By Brian Parkin and William Wilkes
September 12, 2018 - German Chancellor Angela Merkel’s plan to phase out coal-fired power plants in Germany should stop short of “prematurely” closing brown coal facilities, or she risks the collapse of the nation’s mining industry as well as persistent blackouts, RWE AG said in a report.
Shuttering coal plants may have a “domino” effect on mining, which is regulated by concessions that would take years to renegotiate, Germany’s biggest power producer said in a report sent to the coal commission at the end of August and obtained by Bloomberg News. Without new permits, mining would cease and bring “the whole system to a standstill.” The body is due to present an exit road map next month.
Germany has set up a commission to plot its phase-out from coal power as it struggles to meet the obligations under the 2015 Paris Agreement and is set to miss its 2020 target to reduce pollution. The commission’s work has taken on broader resonance in Germany after scientists linked this summer’s forest fires in California, drought in Europe and stronger Atlantic hurricanes to climate change.
RWE was asked by the coal commission to present its view, a spokeswoman said, declining to comment further.
Rival utility Uniper SE in July proposed closing some of its oldest coal plants to help Germany narrow a gap in reducing its carbon dioxide emissions. The company said it would expect payment for placing plants that are over 40 years old into a strategic reserve.

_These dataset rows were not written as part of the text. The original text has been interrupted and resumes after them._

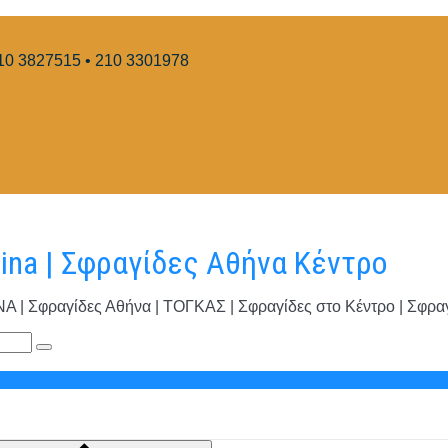
10 3827515 • 210 3301978
hina | Σφραγίδες Αθήνα Κέντρο
φραγίδες Αθήνα | ΤΟΓΚΑΣ | Σφραγίδες στο Κέντρο | Σφραγί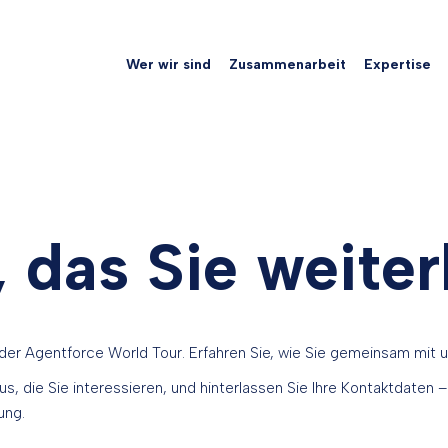
Wer wir sind
Zusammenarbeit
Expertise
 das Sie weiter
 der Agentforce World Tour. Erfahren Sie, wie Sie gemeinsam mit
s, die Sie interessieren, und hinterlassen Sie Ihre Kontaktdaten –
ung.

Germany’s main lignite miners and burners RWE and Lausitz Energie Kraftwerke AG have grounds for concern. The industry employs thousands of people and villages and small towns are built around the giant sites that’s mined the mineral for decades.
LEAG has champions in the coal comission, including two co-chairmen who are the former governors of lignite-mining states Saxony and Brandenburg. Federal and state officials have expressed fear that shutting lignite plants in the regions may cripple the local economy and foment political troubles.
RWE’s lignite assets are also substantial. They include three open-cast mines in North-Rhine Westphalia which together churn out 90 million tons of coal annually, or more than half of the nation’s demand. Two pits, Garzweiler and Hambach, have permits running to mid-century.
The fuel powers six RWE plants with a total capacity of about 10 gigawatts, or just under a quarter of the company’s power generation capacity in Europe. RWE’s lignite operations support 10,000 jobs in the region -- and helps keep the lights on. Lignite had a 25 percent in share in German power generation last year. As much as half was supplied by RWE.
Pressure to reduce Germany emissions places RWE’s lignite plants in the firing line at a juncture when its transfer of Innogy SE to EON SE will leverage the role of its conventional power plants in its business.
Innogy contributed the lion’s share, or 2.8 billion euros ($3.24 billion), of RWE’s adjusted profit last year of 3.64 billion euros. Lignite and nuclear assets were just 10 percent of that.
Germany will inevitably seek to retire some coal plants as it tries to narrow a gap in meeting its 2020 target, Environment Minister Svenja Schulze said in July. She wasn’t more specific. Power plants burning coal churned out about a third of all carbon emissions in Germany last year, according to Schulze’s ministry.
RWE’s claims of a domino effect of lignite plant closures on mining are “spurious,” Oliver Krischerm, an opposition lawmaker for the Green Party and part of the coal commission, said by email. A utility that can’t adjust its power capacity to Germany’s energy shift is “doomed,” he said.